[FFmpeg-devel] [PATCH 0/4] avdevice/dshow: implement capabilities API

Fri Jun 11 18:24:32 EEST 2021

Quoting Diederick C. Niehorster (2021-06-10 15:29:57)
> > The problem is that libavdevice is a separate library from libavformat,
> > but fundamentally depends on accessing libavformat internals.
> 
> Ah ok, so this is at first instance about cleanup/separation, not
> necessarily about adding new functionality

It is also about new functionality, since one of the main stated
advantages of libavdevice is that it can be used transparently by all
programs that use libavformat. New libavdevice-specific APIs
go against this.

> (I do see Mark's list of
> opportunities that a new API offer, copied below). I see Nicolas argue
> this entanglement of internals is not a problem in practice, and i
> suppose there is a certain amount of taste involved here.

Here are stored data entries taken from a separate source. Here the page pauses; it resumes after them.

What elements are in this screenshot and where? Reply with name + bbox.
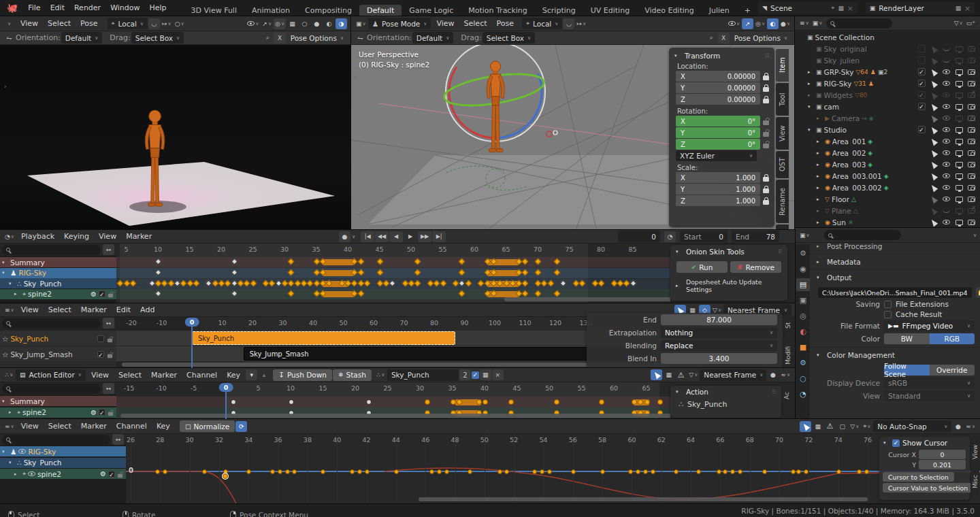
- hide-eye-icon[interactable]: [943, 162, 950, 167]
- graph-tab-misc[interactable]: Misc: [970, 468, 979, 495]
- outliner-row-area-001[interactable]: ▸◉Area_001◈: [795, 135, 980, 147]
- visibility-dropdown[interactable]: ∨: [246, 18, 260, 29]
- hide-eye-icon[interactable]: [943, 47, 950, 51]
- ruler-tick[interactable]: 45: [375, 246, 383, 253]
- ruler-tick[interactable]: 60: [610, 384, 618, 392]
- disclosure-icon[interactable]: ▸: [817, 208, 823, 214]
- shading-rendered[interactable]: ◑: [336, 18, 347, 29]
- ruler-tick[interactable]: 55: [577, 384, 585, 392]
- menu-render[interactable]: Render: [69, 3, 105, 13]
- current-frame-indicator[interactable]: 0: [185, 318, 199, 327]
- lock-icon[interactable]: [763, 76, 769, 80]
- lock-icon[interactable]: [763, 188, 769, 193]
- ruler-tick[interactable]: 100: [489, 319, 501, 327]
- keyframe[interactable]: [289, 399, 294, 405]
- tweak-mode-icon[interactable]: [800, 421, 811, 432]
- menu-view[interactable]: View: [94, 231, 121, 241]
- current-frame-indicator[interactable]: 0: [219, 383, 233, 392]
- curve-keyframe[interactable]: [571, 469, 576, 474]
- channel-lock-icon[interactable]: [108, 294, 113, 298]
- snap-dropdown[interactable]: Nearest Frame∨: [700, 369, 766, 381]
- hide-eye-icon[interactable]: [943, 220, 950, 224]
- ruler-tick[interactable]: 40: [480, 384, 489, 392]
- properties-tab-tool[interactable]: ⚙: [796, 247, 810, 260]
- outliner-row-area-003[interactable]: ▸◉Area_003◈: [795, 159, 980, 170]
- keyframe-selected[interactable]: [451, 399, 456, 405]
- channel-spine2[interactable]: ▸⌖spine2⚙✓: [0, 469, 126, 479]
- channel-search-input[interactable]: [2, 318, 101, 329]
- channel-eye-icon[interactable]: [28, 471, 35, 476]
- channel-sky-punch[interactable]: ▾∴Sky_Punch: [0, 278, 116, 288]
- transform-value-field-x[interactable]: X0.00000: [676, 71, 760, 82]
- drag-dots-icon[interactable]: ⠿: [765, 53, 769, 59]
- lock-icon[interactable]: [763, 87, 769, 92]
- outliner-row-widgets[interactable]: ▸▣Widgets▽80✓: [795, 89, 980, 101]
- gizmo-dropdown[interactable]: ↗∨: [261, 18, 273, 29]
- menu-keying[interactable]: Keying: [59, 231, 94, 241]
- transform-pivot-dropdown[interactable]: ⌖Local∨: [522, 18, 562, 29]
- curve-keyframe[interactable]: [155, 469, 160, 474]
- ruler-tick[interactable]: 30: [280, 246, 289, 253]
- editor-type-dropdown[interactable]: ▣∨: [798, 230, 811, 241]
- menu-channel[interactable]: Channel: [112, 421, 152, 431]
- selectable-icon[interactable]: [930, 183, 938, 192]
- pivot-dropdown[interactable]: ⌖∨: [861, 421, 872, 432]
- render-layer-selector[interactable]: ▣ RenderLayer ▦ ×: [866, 2, 975, 14]
- file-format-dropdown[interactable]: ▶▬FFmpeg Video∨: [884, 320, 975, 331]
- properties-tab-scene[interactable]: ◎: [796, 310, 810, 322]
- hide-eye-icon[interactable]: [943, 127, 950, 132]
- outliner-row-sky-julien[interactable]: ▣Sky_julien: [795, 54, 980, 66]
- disable-render-icon[interactable]: [968, 81, 975, 86]
- curve-keyframe[interactable]: [321, 469, 325, 474]
- properties-tab-render[interactable]: ◉: [796, 263, 810, 276]
- ruler-tick[interactable]: 50: [480, 436, 489, 444]
- lock-icon[interactable]: [763, 99, 769, 103]
- ruler-tick[interactable]: 20: [248, 319, 257, 327]
- unlock-icon[interactable]: [763, 120, 769, 125]
- workspace-tab-julien[interactable]: Julien: [702, 5, 737, 16]
- curve-keyframe[interactable]: [723, 469, 728, 474]
- action-scrollbar[interactable]: [120, 414, 670, 418]
- channel-lock-icon[interactable]: [108, 412, 113, 416]
- snap-toggle[interactable]: ◡: [563, 18, 574, 29]
- disable-render-icon[interactable]: [968, 127, 975, 133]
- gizmo-dropdown[interactable]: ↗: [742, 18, 753, 29]
- keyframe-selected[interactable]: [457, 399, 462, 405]
- workspace-tab-uv-editing[interactable]: UV Editing: [583, 5, 637, 16]
- cursor-to-selection-button[interactable]: Cursor to Selection: [883, 472, 954, 482]
- transform-rotation-field-z[interactable]: Z0°: [676, 139, 760, 150]
- disable-viewport-icon[interactable]: [956, 162, 963, 167]
- properties-tab-object[interactable]: ■: [796, 341, 810, 354]
- disclosure-icon[interactable]: ▸: [14, 471, 20, 477]
- ruler-tick[interactable]: 42: [363, 436, 371, 444]
- menu-marker[interactable]: Marker: [121, 231, 157, 241]
- ruler-tick[interactable]: 66: [716, 436, 724, 444]
- pin-icon[interactable]: ⌖: [831, 4, 834, 12]
- transform-pivot-dropdown[interactable]: ⌖Local∨: [108, 18, 148, 29]
- selectable-icon[interactable]: [930, 125, 938, 134]
- disclosure-icon[interactable]: ▾: [808, 127, 814, 133]
- hide-eye-icon[interactable]: [943, 81, 950, 86]
- channel-spine2[interactable]: ▸⌖spine2⚙✓: [0, 289, 116, 299]
- ruler-tick[interactable]: 45: [512, 384, 521, 392]
- editor-type-dropdown[interactable]: ◔∨: [3, 231, 16, 242]
- disclosure-icon[interactable]: ▸: [817, 220, 823, 225]
- ruler-tick[interactable]: 50: [545, 384, 553, 392]
- action-users-count[interactable]: 2: [459, 369, 471, 380]
- curve-keyframe[interactable]: [357, 469, 362, 474]
- outliner-row-sun[interactable]: ▸◉Sun☼: [795, 216, 980, 228]
- ruler-tick[interactable]: 20: [351, 384, 359, 392]
- pose-options-dropdown[interactable]: Pose Options∨: [730, 32, 791, 44]
- disclosure-icon[interactable]: ▾: [2, 399, 8, 404]
- ruler-tick[interactable]: 5: [256, 384, 260, 392]
- ruler-tick[interactable]: 65: [502, 246, 510, 253]
- display-device-dropdown[interactable]: sRGB∨: [884, 378, 975, 388]
- strip-end-field[interactable]: 87.000: [661, 314, 777, 325]
- disable-viewport-icon[interactable]: [956, 185, 963, 190]
- disclosure-icon[interactable]: ▸: [817, 173, 823, 179]
- current-frame-field[interactable]: 0: [618, 231, 660, 242]
- timeline-keyframe-area[interactable]: 510152025303540455055606570758085: [116, 244, 670, 303]
- workspace-tab-animation[interactable]: Animation: [244, 5, 297, 16]
- editor-type-dropdown[interactable]: ∨: [3, 18, 15, 29]
- interpolation-dropdown[interactable]: ≈∨: [779, 369, 791, 380]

Do note that Nicolas' position in library separation is quite unorthodox
--- I am not aware of anyone else supporting it, several people strongly
disagree with it. It also disagrees with our current practice.

> Nothing wrong with that. I guess for me personally that it is a little
> funky to have to add/change things in AVFormat when changing the
> AVDevice API, and that it may be good to for the longer term look at
> disentangling them. I will get back to that below, in response to some
> quotes of Mark's messages last January.
> 
> Mark's (non-exhaustive) list of opportunities a libavdevice API
> redesign offers (numbered by me):
> On 20/01/2021 12:41, Mark Thompson wrote:
>  > 1. Handle frames as well as packets.
>  >    1a. Including hardware frames - DRM objects from KMS/V4L2, D3D
> surfaces from Windows desktop duplication (which doesn't currently
> exist but should).
>  > 2. Clear core option set - currently almost everything is set by
> inconsistent private options; things like pixel/sample format,
> frame/sample rate, geometry and hardware device should be common
> options to all.
>  > 3. Asynchronicity - a big annoyance in current recording scenarios
> with the ffmpeg utility is that both audio and video capture block,
> and do so on the same thread which results in skipped frames.
>  > 4. Capability probing - the existing method of options which log
> the capabilities are not very useful for API users.
> 
> 1 and 3 i cannot speak to, but 4 is indeed what i ran into: the
> current state of most avdevices is not useful at all for an API user
> like me when it comes to capability probing (not a reason though to
> get rid of the whole API, but to wonder why it wasn't implemented.
> while nobody apparently bothered to do it before me, i think there
> will be more than just me who will actually use it). Currently I'd
> have to issue device specific options on a not-yet opened device,
> listen to the log output, parse it, etc. But the current API already
> solves this, if only it was implemented. A clear core option set would
> be nice indeed. And the AVDevice Capabilities API actually offers a
> start at that, since it lists a bunch of options that should be
> relevant to query (and set) for each device in the form of
> ff_device_capabilities (in my patchset), or av_device_capabilities
> before Andreas' patch removing it in January. I don't think its
> complete, but its a good starting point.
> 
> Mark Thompson (2021-01-25):
> > * Many of those are using it via the ffmpeg utility, but not all.
> 
> Indeed, i am an (aspiring) API user, of the dshow device specifically,
> and possibly v4l2 later (but my project is Windows-only right now).
> Currently hampered by lack of some API not being implemented for
> dshow, hence my patch set.
> 
> > * The libavdevice API is the libavformat API because it was originally
> > split out from libavformat, and it has the nice property that devices
> > and files end up being interchangable in some contexts.
> 
> I can't underline enough how nice this is. My situation is simple:
> devices such as webcams (but plenty others) may deliver video in
> various formats, including encoded. I would have to decode those to
> use them, output provided by the devices would thus have to go through
> much the same pipeline as data from video files. I already had code
> for reading in video files, so changes to also support webcams were
> absolutely minimal. However, i needed some APIs implemented to really
> round things off, make things both convenient (already the case) and
> flexible (my patch set).

I see a contradiction here. On one hand you're saying that the
usefulness of lavd comes from it having the same API as lavf. But then
you want to add a whole bunch of libavdevice-specific APIs. So any
program that wants to use them has to be specifically programmed for
libavdevice anyway. And libavformat API is saddled with extra frameworks
that are of no use to "normal" (de)muxing.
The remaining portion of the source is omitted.